EXERCISE DESCRIPTION.
Answer with one figure only, the number of lines below in which "climber" occurs.

(RECORDS SHOWN)

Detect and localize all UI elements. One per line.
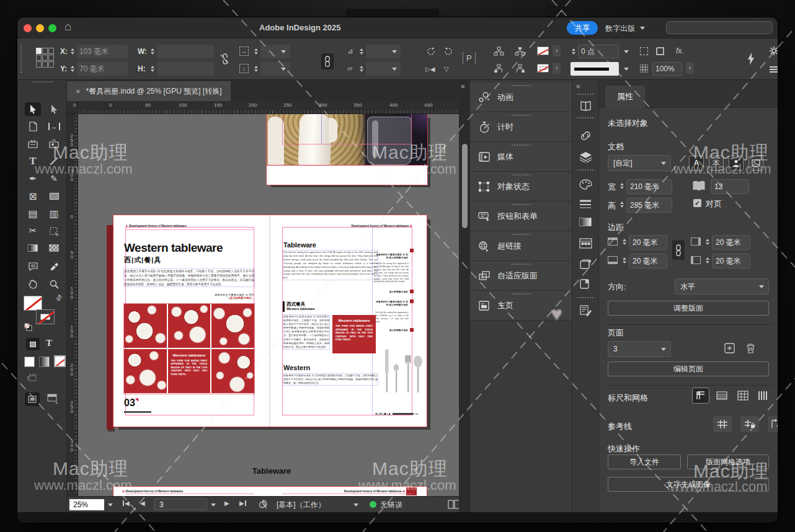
paragraph-composer-icon[interactable]: P: [463, 52, 476, 64]
close-window-button[interactable]: [24, 24, 32, 32]
drag-dots[interactable]: [512, 234, 530, 235]
scale-x-stepper[interactable]: [253, 45, 259, 58]
height-field[interactable]: 285 毫米: [626, 198, 672, 213]
apply-color-button[interactable]: [24, 357, 35, 367]
gradient-panel-icon[interactable]: [579, 218, 592, 226]
select-prev-icon[interactable]: [494, 64, 504, 74]
corner-shape-icon[interactable]: [656, 47, 664, 55]
close-tab-icon[interactable]: ×: [76, 87, 81, 96]
gradient-feather-tool[interactable]: [46, 241, 62, 255]
flip-vertical-icon[interactable]: ↓: [239, 64, 249, 73]
skew-stepper[interactable]: [358, 62, 364, 76]
margin-bottom-field[interactable]: 20 毫米: [629, 254, 667, 268]
gradient-swatch-tool[interactable]: [25, 241, 41, 255]
last-page-button[interactable]: ▶: [239, 500, 246, 507]
stroke-style-dropdown[interactable]: [571, 62, 619, 76]
lock-guides-button[interactable]: [740, 416, 759, 432]
workspace-chevron-icon[interactable]: [353, 503, 358, 507]
workspace-profile-dropdown[interactable]: [基本]（工作）: [277, 500, 326, 510]
h-field[interactable]: [157, 62, 214, 76]
pages-panel-icon[interactable]: [579, 100, 592, 112]
x-stepper[interactable]: [69, 45, 75, 58]
select-content-icon[interactable]: [515, 47, 525, 56]
page-1-partial[interactable]: [267, 114, 427, 185]
swatches-panel-icon[interactable]: [579, 238, 592, 249]
screen-mode-preview-button[interactable]: [25, 392, 40, 406]
reference-point-proxy[interactable]: [36, 48, 56, 70]
scale-y-chevron-icon[interactable]: [281, 68, 286, 71]
pen-tool[interactable]: ✒: [25, 172, 41, 185]
add-page-button[interactable]: [724, 343, 735, 353]
stroke-options-chip[interactable]: ›: [553, 63, 561, 74]
hand-tool[interactable]: [25, 277, 41, 291]
selection-tool[interactable]: [25, 102, 41, 116]
edit-pages-button[interactable]: 编辑页面: [608, 361, 769, 376]
search-input[interactable]: [666, 21, 773, 34]
formatting-affects-container-button[interactable]: [26, 338, 40, 350]
dock-item-timing[interactable]: 计时: [470, 112, 572, 142]
fill-swatch-none[interactable]: [537, 47, 549, 55]
drag-dots[interactable]: [577, 169, 593, 171]
first-page-button[interactable]: ◀: [123, 500, 130, 507]
stroke-style-chevron-icon[interactable]: [624, 68, 629, 71]
previous-page-button[interactable]: ◀: [140, 500, 145, 507]
zoom-tool[interactable]: [46, 277, 62, 291]
baseline-grid-button[interactable]: [713, 388, 731, 404]
facing-pages-checkbox[interactable]: ✓: [693, 199, 701, 207]
doc-intent-a-button[interactable]: A: [689, 156, 704, 171]
flip-horizontal-icon[interactable]: →: [239, 47, 249, 56]
free-transform-tool[interactable]: [46, 224, 62, 237]
horizontal-grid-tool[interactable]: ▤: [25, 206, 41, 220]
margin-inside-stepper[interactable]: [704, 235, 710, 249]
drag-dots[interactable]: [512, 144, 530, 146]
smart-guides-button[interactable]: [768, 416, 778, 432]
tools-drag-handle[interactable]: [33, 81, 53, 82]
scale-y-stepper[interactable]: [253, 62, 259, 76]
constrain-proportions-broken-chain-icon[interactable]: [220, 53, 229, 64]
rectangle-tool[interactable]: [46, 189, 62, 203]
w-field[interactable]: [157, 45, 214, 58]
drag-dots[interactable]: [512, 85, 530, 86]
drag-dots[interactable]: [512, 264, 530, 265]
shear-stepper[interactable]: [358, 45, 364, 58]
stroke-color-swatch[interactable]: [36, 309, 55, 324]
direct-selection-tool[interactable]: [46, 102, 62, 116]
color-panel-icon[interactable]: [579, 179, 592, 190]
frame-tool[interactable]: ⊠: [25, 189, 41, 203]
properties-tab[interactable]: 属性: [605, 86, 645, 108]
margin-top-field[interactable]: 20 毫米: [629, 235, 667, 250]
opacity-field[interactable]: 100%: [652, 62, 682, 76]
y-field[interactable]: 70 毫米: [77, 62, 128, 76]
gap-tool[interactable]: ↔: [46, 120, 62, 133]
shear-chevron-icon[interactable]: [392, 50, 397, 53]
show-guides-button[interactable]: [713, 416, 732, 432]
facing-pages-label[interactable]: 对页: [706, 198, 722, 210]
doc-intent-people-button[interactable]: [729, 156, 744, 171]
margin-outside-field[interactable]: 20 毫米: [712, 254, 750, 268]
minimize-window-button[interactable]: [36, 24, 44, 32]
spread-view-icon[interactable]: [448, 500, 460, 509]
opacity-options-chip[interactable]: ›: [686, 63, 694, 74]
page-tool[interactable]: [25, 120, 41, 133]
rotate-ccw-icon[interactable]: [443, 46, 454, 57]
show-rulers-button[interactable]: [692, 388, 709, 404]
page-number-field[interactable]: 3: [154, 499, 207, 510]
drag-dots[interactable]: [577, 117, 593, 118]
content-collector-tool[interactable]: [25, 137, 41, 151]
default-fill-stroke-icon[interactable]: [24, 323, 32, 331]
skew-chevron-icon[interactable]: [392, 68, 397, 71]
next-page-button[interactable]: ▶: [224, 500, 229, 507]
view-options-icon[interactable]: [27, 374, 37, 381]
drag-dots[interactable]: [512, 174, 530, 175]
page-chevron-icon[interactable]: [211, 503, 216, 507]
drag-dots[interactable]: [512, 115, 530, 116]
margins-link-chain-icon[interactable]: [672, 240, 685, 260]
rotate-cw-icon[interactable]: [425, 46, 437, 57]
layers-panel-icon[interactable]: [579, 151, 592, 162]
drag-dots[interactable]: [512, 293, 530, 295]
link-scale-chain-icon[interactable]: [321, 53, 334, 69]
dock-item-liquid-layout[interactable]: 自适应版面: [470, 261, 572, 291]
corner-options-icon[interactable]: [640, 47, 648, 55]
horizontal-ruler[interactable]: 0050100150200250300350400450: [78, 101, 459, 114]
zoom-window-button[interactable]: [48, 24, 56, 32]
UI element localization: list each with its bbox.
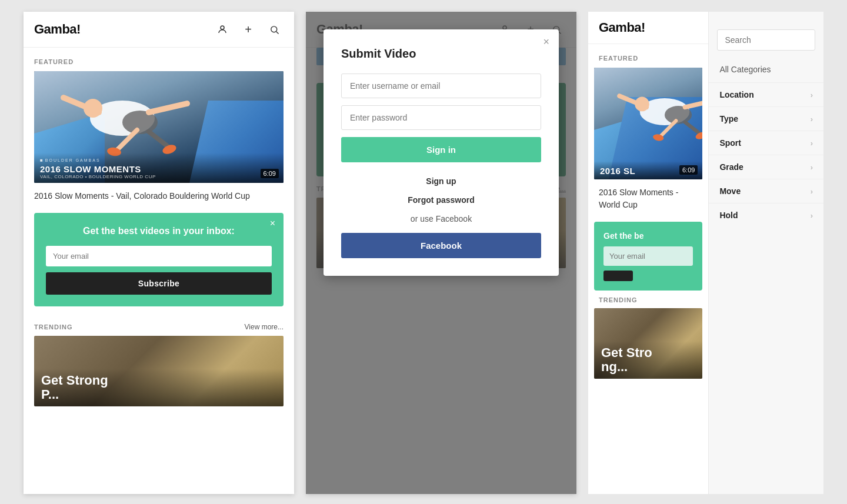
- chevron-move-icon: ›: [811, 187, 813, 196]
- chevron-grade-icon: ›: [811, 163, 813, 172]
- user-icon-left[interactable]: [213, 20, 232, 39]
- featured-label-left: FEATURED: [24, 48, 294, 71]
- add-icon-left[interactable]: +: [239, 20, 258, 39]
- sidebar-item-move[interactable]: Move ›: [709, 179, 823, 203]
- featured-image-right: 2016 SL 6:09: [594, 68, 702, 179]
- sidebar-item-hold[interactable]: Hold ›: [709, 203, 823, 227]
- trending-row-right: TRENDING: [588, 291, 708, 308]
- chevron-location-icon: ›: [811, 91, 813, 99]
- video-description-left: 2016 Slow Moments - Vail, Colorado Bould…: [24, 183, 294, 213]
- logo-left: Gamba!: [34, 22, 206, 37]
- featured-image-left: ■ BOULDER GAMBAS 2016 SLOW MOMENTS VAIL,…: [34, 71, 284, 183]
- all-categories[interactable]: All Categories: [709, 60, 823, 82]
- signin-button[interactable]: Sign in: [341, 137, 541, 162]
- right-panel: Gamba! FEATURED: [588, 12, 823, 494]
- svg-line-7: [149, 104, 187, 112]
- navbar-left: Gamba! +: [24, 12, 294, 48]
- trending-label-right: TRENDING: [599, 296, 637, 303]
- logo-right: Gamba!: [599, 20, 698, 35]
- signup-link[interactable]: Sign up: [341, 172, 541, 191]
- duration-badge-right: 6:09: [679, 165, 698, 175]
- newsletter-title-right: Get the be: [603, 231, 693, 241]
- right-trending-text: Get Stro: [601, 345, 652, 360]
- left-panel: Gamba! + FEATURED: [24, 12, 294, 494]
- or-use-text: or use Facebook: [341, 209, 541, 228]
- video-description-right: 2016 Slow Moments - World Cup: [588, 179, 708, 222]
- modal-title: Submit Video: [341, 47, 541, 61]
- chevron-type-icon: ›: [811, 115, 813, 124]
- trending-image-left: Get Strong P...: [34, 336, 284, 406]
- video-sub-title-left: VAIL, COLORADO • BOULDERING WORLD CUP: [40, 174, 278, 179]
- video-overlay-left: ■ BOULDER GAMBAS 2016 SLOW MOMENTS VAIL,…: [34, 153, 284, 183]
- svg-line-21: [685, 122, 701, 135]
- modal-close-button[interactable]: ×: [543, 36, 549, 47]
- search-icon-left[interactable]: [265, 20, 284, 39]
- svg-point-0: [221, 26, 224, 29]
- navbar-right: Gamba!: [588, 12, 708, 44]
- climber-figure-left: [46, 80, 199, 156]
- newsletter-btn-right: [603, 271, 633, 281]
- trending-image-text-left: Get Strong P...: [34, 369, 284, 406]
- newsletter-title-left: Get the best videos in your inbox:: [46, 225, 272, 238]
- sidebar-item-sport[interactable]: Sport ›: [709, 131, 823, 155]
- chevron-hold-icon: ›: [811, 211, 813, 220]
- climber-figure-right: [606, 76, 702, 147]
- video-main-title-left: 2016 SLOW MOMENTS: [40, 164, 278, 174]
- svg-line-19: [685, 101, 703, 108]
- newsletter-close-left[interactable]: ×: [270, 219, 275, 228]
- featured-label-right: FEATURED: [588, 44, 708, 68]
- right-main-content: Gamba! FEATURED: [588, 12, 708, 494]
- password-input[interactable]: [341, 105, 541, 130]
- newsletter-box-right: Get the be: [594, 222, 702, 291]
- view-more-left[interactable]: View more...: [245, 323, 284, 331]
- svg-line-9: [149, 132, 169, 148]
- facebook-button[interactable]: Facebook: [341, 233, 541, 258]
- newsletter-subscribe-left[interactable]: Subscribe: [46, 272, 272, 295]
- submit-video-modal: × Submit Video Sign in Sign up Forgot pa…: [324, 29, 559, 276]
- trending-row-left: TRENDING View more...: [24, 317, 294, 336]
- sidebar-item-type[interactable]: Type ›: [709, 106, 823, 131]
- forgot-password-link[interactable]: Forgot password: [341, 191, 541, 209]
- newsletter-email-left[interactable]: [46, 246, 272, 266]
- page-wrapper: Gamba! + FEATURED: [0, 12, 847, 494]
- trending-label-left: TRENDING: [34, 323, 72, 331]
- sidebar-item-location[interactable]: Location ›: [709, 82, 823, 106]
- svg-point-1: [271, 26, 276, 32]
- svg-line-2: [276, 31, 278, 34]
- trending-image-right: Get Stro ng...: [594, 308, 702, 379]
- search-box: [717, 29, 815, 51]
- sidebar-item-grade[interactable]: Grade ›: [709, 155, 823, 179]
- sidebar: All Categories Location › Type › Sport ›…: [708, 12, 823, 494]
- chevron-sport-icon: ›: [811, 139, 813, 148]
- username-input[interactable]: [341, 74, 541, 98]
- duration-badge-left: 6:09: [261, 169, 279, 178]
- newsletter-box-left: × Get the best videos in your inbox: Sub…: [34, 213, 284, 306]
- search-input[interactable]: [717, 29, 815, 51]
- middle-panel: Gamba! + Get the best videos in your inb…: [306, 12, 576, 494]
- modal-overlay: × Submit Video Sign in Sign up Forgot pa…: [306, 12, 576, 494]
- newsletter-email-right: [603, 246, 693, 266]
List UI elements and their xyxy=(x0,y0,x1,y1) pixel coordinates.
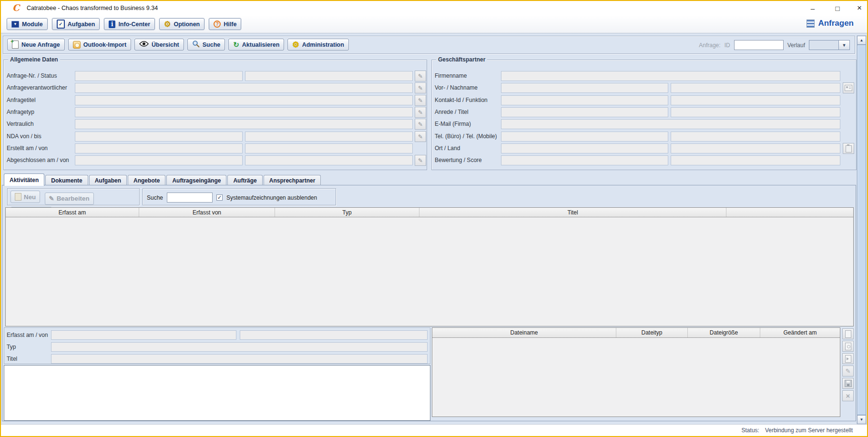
field-label: Kontakt-Id / Funktion xyxy=(435,97,488,103)
tab-auftraege[interactable]: Aufträge xyxy=(227,175,262,185)
column-header-dateiname[interactable]: Dateiname xyxy=(432,328,616,337)
field-label: Anfragetyp xyxy=(7,109,34,115)
file-save-button[interactable] xyxy=(842,378,854,389)
save-icon xyxy=(845,380,852,387)
content-area: + Neue Anfrage Outlook-Import Übersicht … xyxy=(1,33,867,425)
edit-nda-button[interactable]: ✎ xyxy=(415,131,426,142)
info-icon: i xyxy=(109,20,115,28)
activity-detail-fields: Erfasst am / von Typ Titel xyxy=(4,327,430,364)
anfragetyp-field xyxy=(75,107,413,117)
email-firma-field xyxy=(501,119,840,129)
bearbeiten-button[interactable]: ✎ Bearbeiten xyxy=(45,193,94,205)
geschaeftspartner-group: Geschäftspartner Firmenname Vor- / Nachn… xyxy=(431,60,857,170)
edit-anfragetyp-button[interactable]: ✎ xyxy=(415,107,426,118)
main-vertical-scrollbar[interactable]: ▲ ▼ xyxy=(857,35,867,425)
field-label: Tel. (Büro) / Tel. (Mobile) xyxy=(435,133,497,140)
scroll-down-button[interactable]: ▼ xyxy=(857,415,866,424)
edit-anfragetitel-button[interactable]: ✎ xyxy=(415,95,426,106)
column-header-titel[interactable]: Titel xyxy=(419,208,726,217)
aktivitaeten-search-input[interactable] xyxy=(167,193,213,203)
form-row: Anfragetyp ✎ xyxy=(4,107,428,117)
outlook-import-label: Outlook-Import xyxy=(83,41,126,48)
action-toolbar: + Neue Anfrage Outlook-Import Übersicht … xyxy=(3,36,855,54)
kontakt-id-field xyxy=(501,95,668,105)
activity-text-area[interactable] xyxy=(4,365,430,421)
suche-field-label: Suche xyxy=(147,194,163,201)
contact-card-button[interactable] xyxy=(843,82,854,93)
pencil-icon: ✎ xyxy=(846,367,851,375)
tab-angebote[interactable]: Angebote xyxy=(128,175,165,185)
outlook-import-button[interactable]: Outlook-Import xyxy=(68,39,131,51)
field-label: Bewertung / Score xyxy=(435,157,482,163)
column-header-empty[interactable] xyxy=(726,208,853,217)
suche-button[interactable]: Suche xyxy=(187,39,225,51)
form-row: Firmenname xyxy=(432,71,857,81)
column-header-dateigroesse[interactable]: Dateigröße xyxy=(688,328,760,337)
address-clipboard-button[interactable] xyxy=(843,143,854,154)
detail-titel-field xyxy=(51,354,428,364)
tab-aufgaben[interactable]: Aufgaben xyxy=(89,175,127,185)
tab-dokumente[interactable]: Dokumente xyxy=(45,175,88,185)
field-label: Erfasst am / von xyxy=(7,332,48,338)
menu-optionen-label: Optionen xyxy=(174,21,200,28)
eye-icon xyxy=(139,41,149,48)
column-header-erfasst-von[interactable]: Erfasst von xyxy=(139,208,275,217)
column-header-typ[interactable]: Typ xyxy=(275,208,419,217)
menu-hilfe-button[interactable]: ? Hilfe xyxy=(209,18,241,30)
column-header-geaendert-am[interactable]: Geändert am xyxy=(760,328,840,337)
file-open-button[interactable] xyxy=(842,353,854,364)
current-module-label: Anfragen xyxy=(818,19,854,28)
form-row: E-Mail (Firma) xyxy=(432,119,857,129)
maximize-button[interactable]: □ xyxy=(829,1,846,15)
nda-von-field xyxy=(75,132,243,142)
form-row: Anrede / Titel xyxy=(432,107,857,117)
status-field xyxy=(245,71,413,81)
neu-button[interactable]: Neu xyxy=(10,191,40,203)
neue-anfrage-button[interactable]: + Neue Anfrage xyxy=(7,39,65,51)
menu-infocenter-button[interactable]: i Info-Center xyxy=(104,18,155,30)
allgemeine-daten-group: Allgemeine Daten Anfrage-Nr. / Status ✎ … xyxy=(3,60,427,170)
verlauf-combobox-value xyxy=(809,40,838,50)
menu-module-button[interactable]: ▼ Module xyxy=(7,18,48,30)
field-label: Anfrageverantwortlicher xyxy=(7,84,67,91)
edit-abgeschlossen-button[interactable]: ✎ xyxy=(415,155,426,166)
files-table: Dateiname Dateityp Dateigröße Geändert a… xyxy=(432,327,840,417)
file-delete-button[interactable]: × xyxy=(842,390,854,401)
scrollbar-thumb[interactable] xyxy=(857,45,866,415)
field-label: Anfrage-Nr. / Status xyxy=(7,72,57,79)
edit-vertraulich-button[interactable]: ✎ xyxy=(415,119,426,130)
minimize-button[interactable]: – xyxy=(805,1,821,15)
clipboard-icon xyxy=(846,145,852,152)
file-edit-button[interactable]: ✎ xyxy=(842,366,854,376)
field-label: Firmenname xyxy=(435,72,467,79)
neue-anfrage-label: Neue Anfrage xyxy=(21,41,60,48)
verlauf-label: Verlauf xyxy=(787,42,805,49)
delete-x-icon: × xyxy=(846,392,850,400)
administration-button[interactable]: ⚙ Administration xyxy=(287,39,349,51)
system-records-checkbox[interactable]: ✓ xyxy=(216,194,223,201)
combo-arrow-icon[interactable]: ▼ xyxy=(838,40,850,50)
anfrage-id-input[interactable] xyxy=(734,40,784,50)
tab-aktivitaeten[interactable]: Aktivitäten xyxy=(4,173,44,186)
form-row: Vertraulich ✎ xyxy=(4,119,428,129)
close-button[interactable]: × xyxy=(851,1,868,15)
verlauf-combobox[interactable]: ▼ xyxy=(809,40,850,50)
field-label: Titel xyxy=(7,356,17,362)
menu-aufgaben-button[interactable]: ✓ Aufgaben xyxy=(52,18,100,30)
edit-anfrage-nr-button[interactable]: ✎ xyxy=(415,71,426,81)
aktualisieren-button[interactable]: ↻ Aktualisieren xyxy=(228,39,284,51)
file-new-button[interactable] xyxy=(842,328,854,339)
tab-auftragseingaenge[interactable]: Auftragseingänge xyxy=(166,175,226,185)
edit-verantwortlicher-button[interactable]: ✎ xyxy=(415,82,426,93)
tab-ansprechpartner[interactable]: Ansprechpartner xyxy=(264,175,321,185)
uebersicht-button[interactable]: Übersicht xyxy=(134,39,184,51)
menu-optionen-button[interactable]: ⚙ Optionen xyxy=(159,18,204,30)
column-header-erfasst-am[interactable]: Erfasst am xyxy=(6,208,139,217)
application-window: C Catratobee - Chaos transformed to Busi… xyxy=(0,0,868,437)
scroll-up-button[interactable]: ▲ xyxy=(857,36,866,45)
anfragetitel-field xyxy=(75,95,413,105)
form-row: Anfrageverantwortlicher ✎ xyxy=(4,83,428,93)
status-bar: Status: Verbindung zum Server hergestell… xyxy=(1,424,867,436)
file-import-button[interactable] xyxy=(842,341,854,352)
column-header-dateityp[interactable]: Dateityp xyxy=(616,328,688,337)
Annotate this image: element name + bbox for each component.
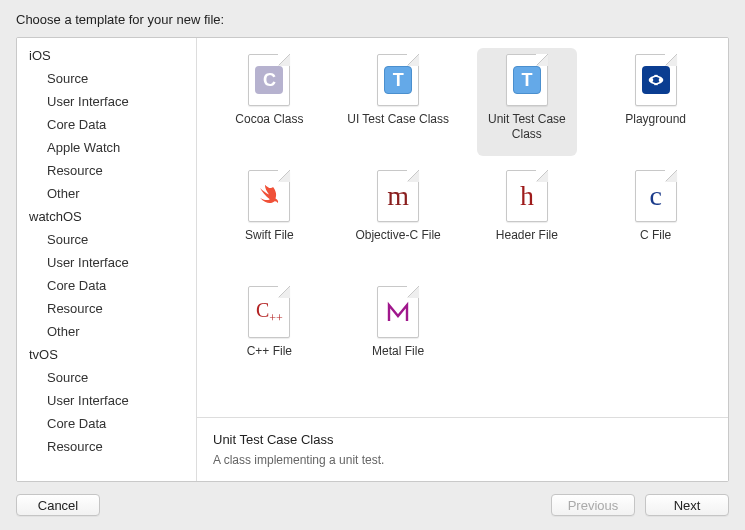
ui-test-case-icon: T [377,54,419,106]
templates-grid: C Cocoa Class T UI Test Case Class T Uni… [197,38,728,417]
header-file-icon: h [506,170,548,222]
template-ui-test-case-class[interactable]: T UI Test Case Class [334,48,463,156]
playground-icon [635,54,677,106]
c-file-icon: c [635,170,677,222]
new-file-template-dialog: Choose a template for your new file: iOS… [0,0,745,530]
cocoa-class-icon: C [248,54,290,106]
sidebar-item-watchos-source[interactable]: Source [17,228,196,251]
sidebar-item-watchos-user-interface[interactable]: User Interface [17,251,196,274]
template-label: C File [640,228,671,243]
footer-right: Previous Next [551,494,729,516]
sidebar-item-watchos-resource[interactable]: Resource [17,297,196,320]
template-cpp-file[interactable]: C++ C++ File [205,280,334,388]
sidebar-item-ios-resource[interactable]: Resource [17,159,196,182]
objective-c-file-icon: m [377,170,419,222]
template-label: Cocoa Class [235,112,303,127]
template-unit-test-case-class[interactable]: T Unit Test Case Class [477,48,578,156]
template-label: Unit Test Case Class [481,112,574,142]
sidebar-group-watchos[interactable]: watchOS [17,205,196,228]
sidebar-item-tvos-user-interface[interactable]: User Interface [17,389,196,412]
sidebar-item-ios-source[interactable]: Source [17,67,196,90]
sidebar-item-watchos-core-data[interactable]: Core Data [17,274,196,297]
template-label: Header File [496,228,558,243]
metal-file-icon [377,286,419,338]
detail-description: A class implementing a unit test. [213,453,712,467]
template-header-file[interactable]: h Header File [463,164,592,272]
svg-line-5 [655,82,661,84]
previous-button[interactable]: Previous [551,494,635,516]
template-label: UI Test Case Class [347,112,449,127]
detail-title: Unit Test Case Class [213,432,712,447]
sidebar-item-watchos-other[interactable]: Other [17,320,196,343]
template-label: Metal File [372,344,424,359]
dialog-title: Choose a template for your new file: [16,12,224,27]
template-objective-c-file[interactable]: m Objective-C File [334,164,463,272]
template-swift-file[interactable]: Swift File [205,164,334,272]
cpp-file-icon: C++ [248,286,290,338]
swift-file-icon [248,170,290,222]
sidebar-item-ios-user-interface[interactable]: User Interface [17,90,196,113]
sidebar-item-ios-other[interactable]: Other [17,182,196,205]
template-label: C++ File [247,344,292,359]
sidebar-group-ios[interactable]: iOS [17,44,196,67]
template-metal-file[interactable]: Metal File [334,280,463,388]
dialog-footer: Cancel Previous Next [0,482,745,530]
template-c-file[interactable]: c C File [591,164,720,272]
template-playground[interactable]: Playground [591,48,720,156]
template-label: Playground [625,112,686,127]
svg-line-4 [655,76,661,78]
template-main: C Cocoa Class T UI Test Case Class T Uni… [197,38,728,481]
sidebar-item-ios-apple-watch[interactable]: Apple Watch [17,136,196,159]
cancel-button[interactable]: Cancel [16,494,100,516]
dialog-header: Choose a template for your new file: [0,0,745,37]
sidebar-item-tvos-source[interactable]: Source [17,366,196,389]
next-button[interactable]: Next [645,494,729,516]
sidebar-group-tvos[interactable]: tvOS [17,343,196,366]
sidebar-item-ios-core-data[interactable]: Core Data [17,113,196,136]
dialog-content: iOS Source User Interface Core Data Appl… [16,37,729,482]
sidebar-item-tvos-resource[interactable]: Resource [17,435,196,458]
template-label: Swift File [245,228,294,243]
template-label: Objective-C File [355,228,440,243]
template-detail: Unit Test Case Class A class implementin… [197,417,728,481]
sidebar-item-tvos-core-data[interactable]: Core Data [17,412,196,435]
template-cocoa-class[interactable]: C Cocoa Class [205,48,334,156]
unit-test-case-icon: T [506,54,548,106]
template-category-sidebar[interactable]: iOS Source User Interface Core Data Appl… [17,38,197,481]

(End RECORDS SHOWN)

ANSWER TO THIS EXERCISE.
2